In order to obviate the difficulties (particularly on the procedural count) under the pre-existing law, the 2013 Act institutes mechanisms that are novel in the Indian context. The first is the establishment of a class action mechanism that allows a group of shareholders (constituting a minimum of 100 shareholders or those holding 10% shares in the company) to bring an action on behalf of all affected parties, which includes claims for compensation from directors for any fraudulent, unlawful or wrongful act or omission or conduct on their part. More importantly, the 2013 Act devices a mechanism to sidestep the regular court system by enabling such actions to be brought before a yet-to-be-constituted National Company Law Tribunal (NCLT) that is expected to be speedier, more efficient and cost-effective. Once these remedial mechanisms are in place, it is likely that directors may be subject to greater scrutiny through the use of civil liability suits by companies and shareholders. Only time will tell whether the directors’ liabilities regime in India would transform itself from a scenario where directors face almost no lawsuits for company law duties to one where they might face too many lawsuits, and as to what impact that might have on their willingness to serve on corporate boards as well as on their conduct.

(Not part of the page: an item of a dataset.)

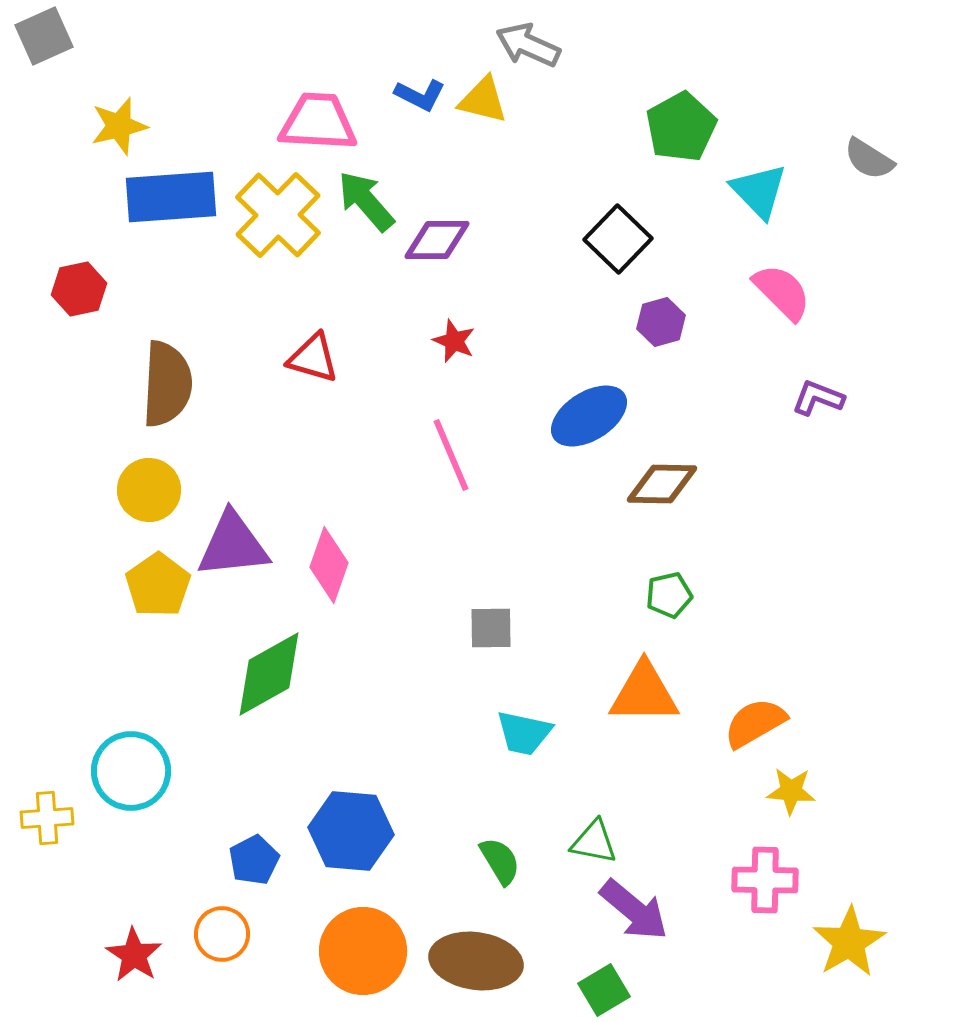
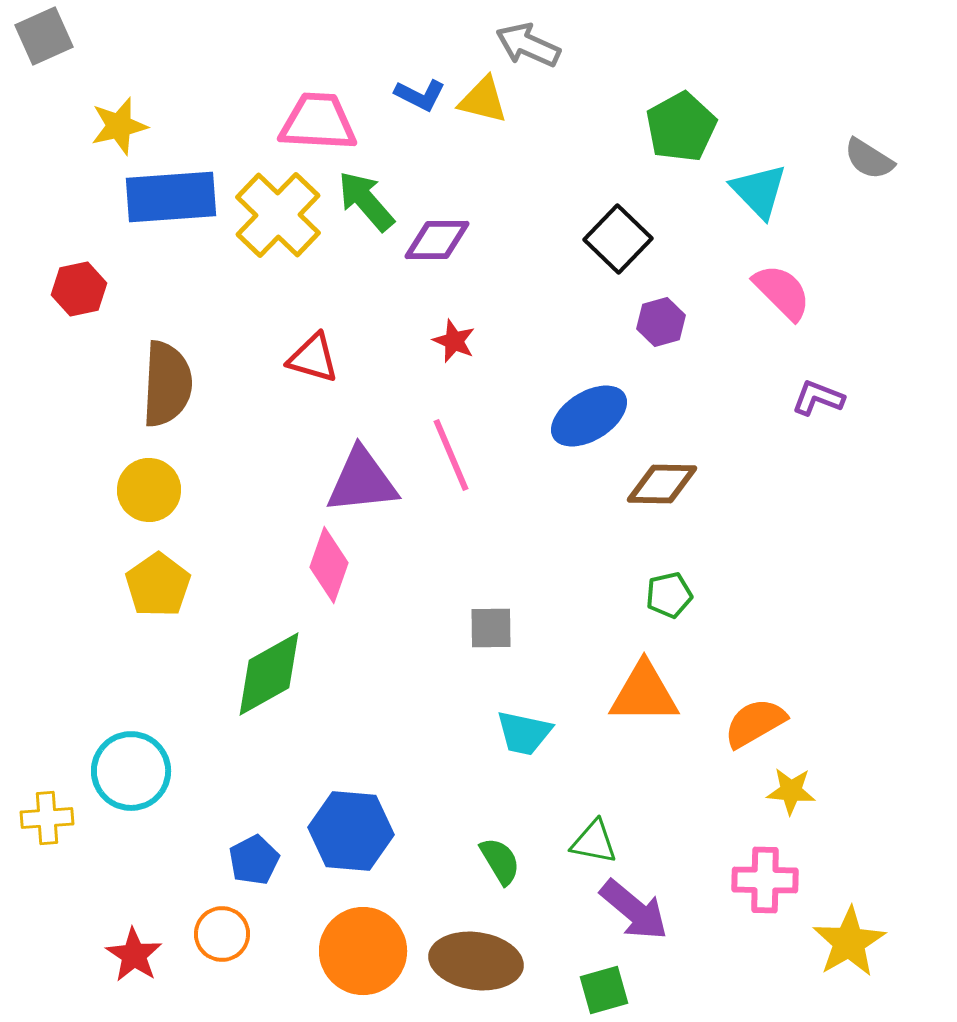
purple triangle at (233, 545): moved 129 px right, 64 px up
green square at (604, 990): rotated 15 degrees clockwise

The severity of the liability provisions is softened through certain mitigating factors that operate in favour of directors.
Safe Harbour Provisions
First, there are certain relief or safe harbour provisions. For instance, in any proceedings, a director could seek relief on the ground that he or she acted honestly and reasonably and that having regard to all the circumstances of the case, such director ought fairly to be excused. This relief available under the Companies Act, 1956 (the 1956 Act) has been continued in the 2013 Act as well.
The newer legislation, however, creates a specific safe harbor provision for independent directors. In order to balance the extensive nature of the duties and liabilities imposed on independent directors, the 2013 Act seeks to limit their liability only to matters directly relatable to them. An independent director is liable “only in respect of such acts of omission or commission by a company which had occurred with his knowledge, attributable through board processes, and with his consent or connivance or where he had not acted diligently.” (section 149(12)). This is to insulate potential liability for independent directors for acts of the company for no fault of their own. While such a provision for limitation of liability is useful, much would depend upon the manner in which courts interpret it based on the specific facts and circumstances of individual cases. In order to understand the scope of this provision, it would be useful to dissect the operative expressions: (i) “knowledge”, (ii) “attributable through board processes”, (iii) “consent or connivance”, and (iv) “not acted diligently”.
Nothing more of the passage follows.